Derived categories of cubic and V14 threefolds

TL;DR

This paper establishes a deep categorical equivalence between certain derived categories of V14 Fano threefolds and smooth cubic threefolds, revealing a new geometric correspondence involving vector bundles and flops.

Contribution

It introduces a novel geometric correspondence between V14 threefolds and cubic threefolds via vector bundles and flops, proving derived category equivalences.

Findings

Derived categories of V14 threefolds and cubic threefolds are equivalent.

A natural flop relates vector bundles on V14 and cubic threefolds.

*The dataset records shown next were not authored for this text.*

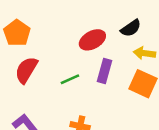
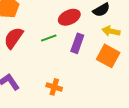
green line: (70, 79) -> (49, 38), moved

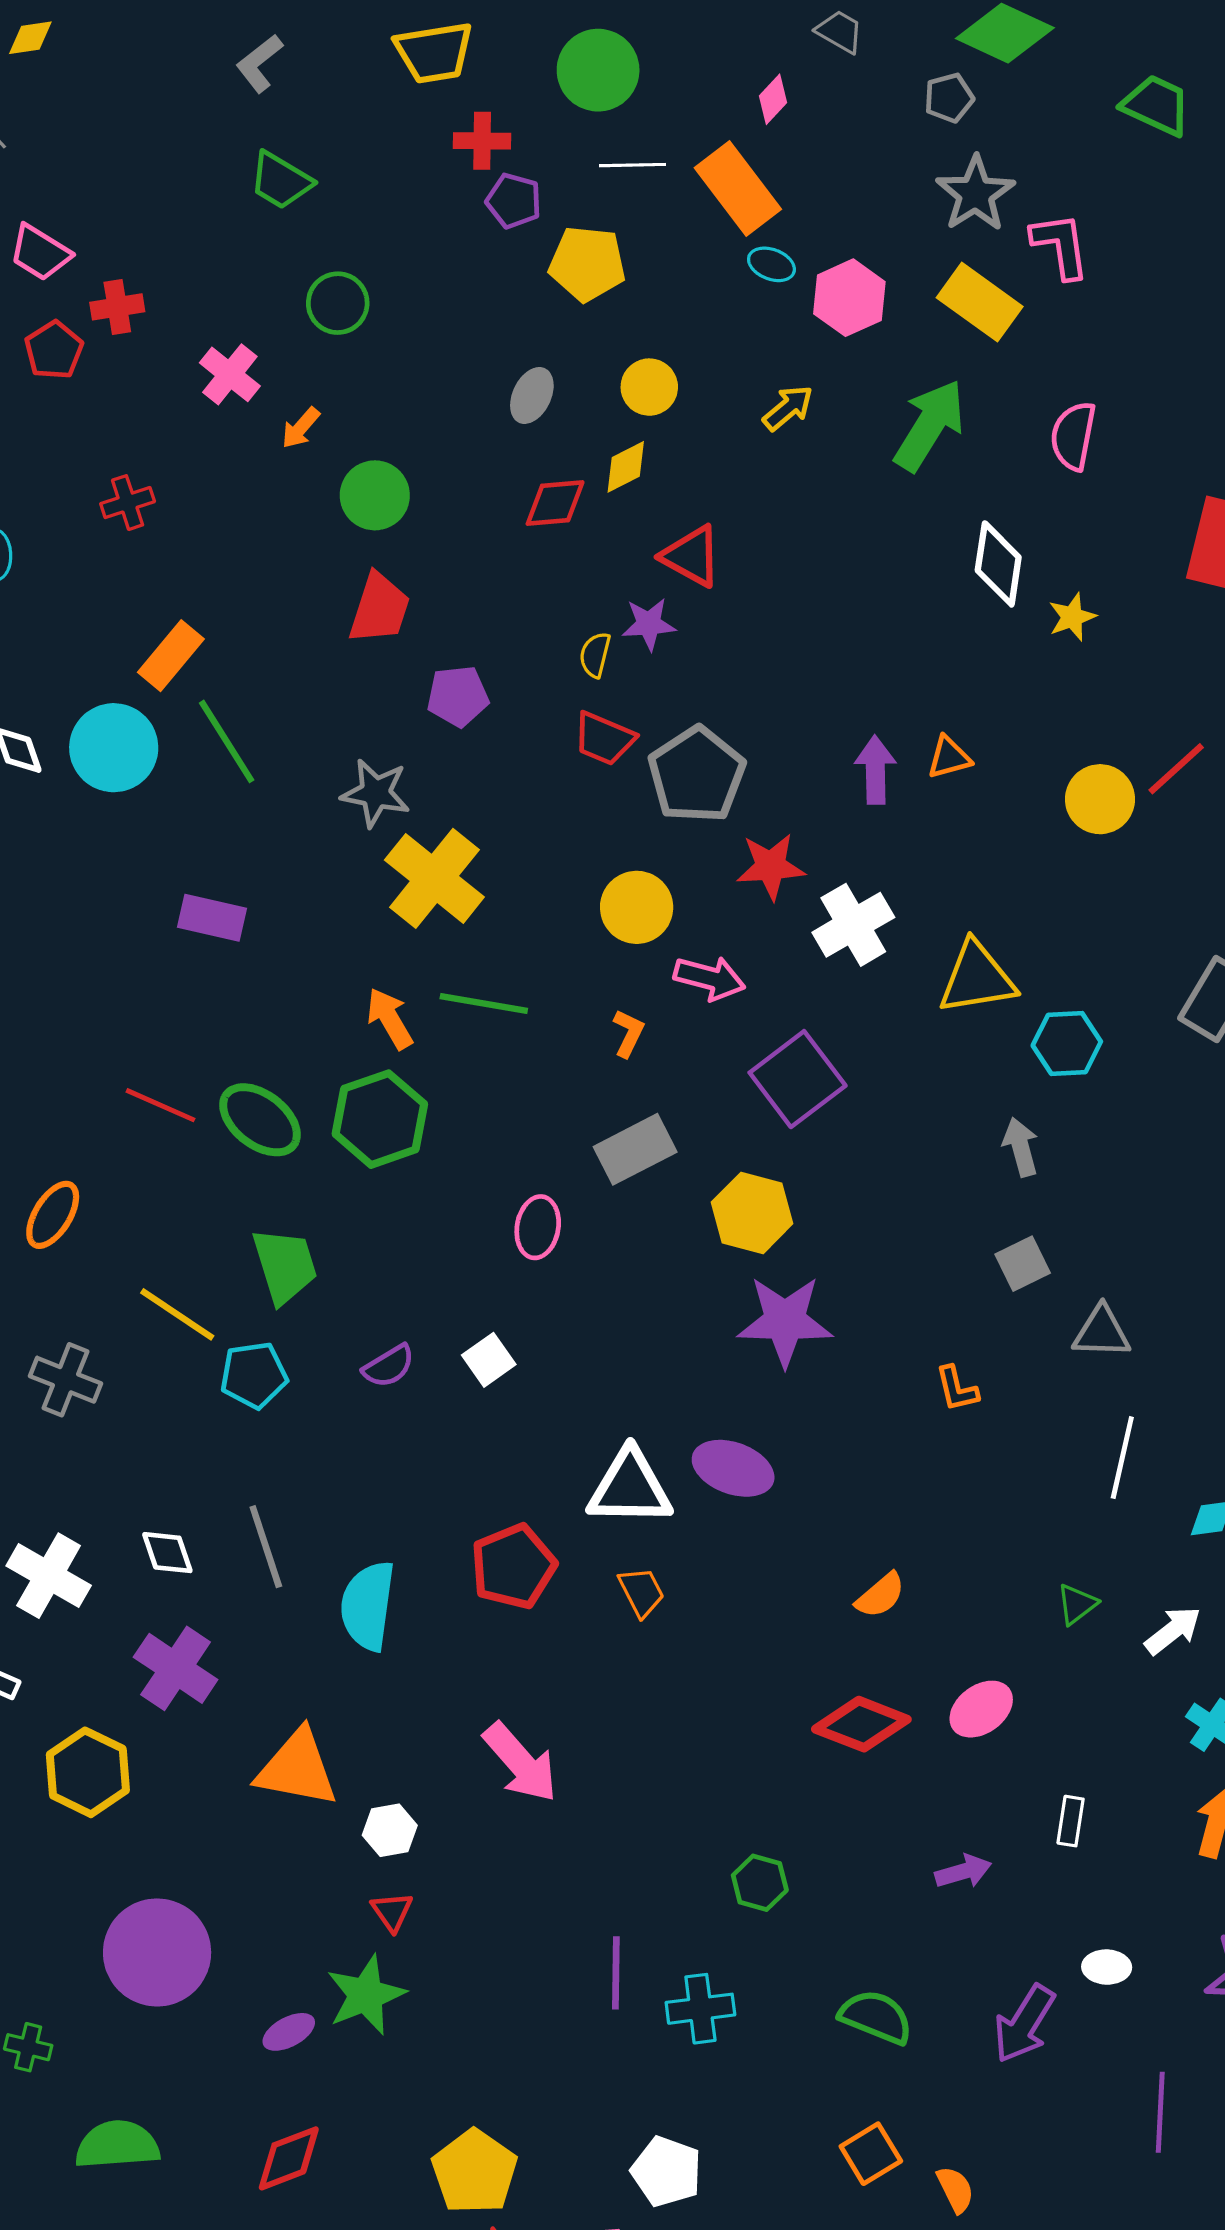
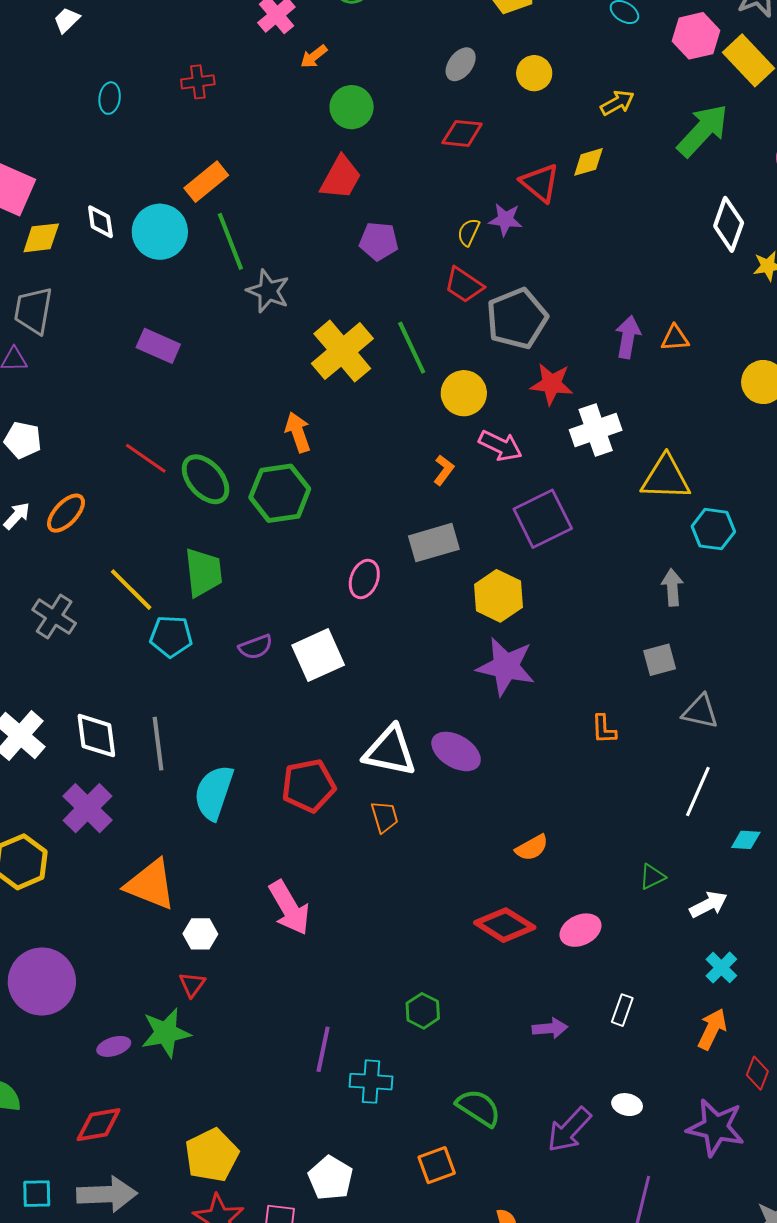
pink hexagon: (849, 298) -> (696, 36), moved
yellow diamond: (626, 467) -> (588, 162), moved
gray star: (376, 793) -> (268, 291), moved
purple rectangle: (212, 918) -> (158, 346), moved
green line: (484, 1003) -> (412, 348), moved, turned 44
white square: (489, 1360) -> (318, 655), size x1.6
white diamond: (167, 1553) -> (96, 736), size x1.4
orange square: (871, 2154) -> (437, 1165), moved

The correspondence allows reconstruction of V14 threefolds from cubic threefolds.

Abstract

We show that the projectivization of the exceptional rank 2 vector bundle on an arbitrary smooth V14 Fano threefold after a certain natural flop turns into the projectivization of an instanton vector bundle on a smooth cubic threefold. And vice versa, starting from a smooth cubic threefold with an instanton vector bundle of charge 2 on it we reconstruct V14 threefold. Relying on the geometric properties of the above correspondence we prove that the orthogonals to the exceptional pairs in the bounded derived categories of coherent sheaves on a smooth V14 threefold and on the corresponding cubic threefold are equivalent as triangulated categories.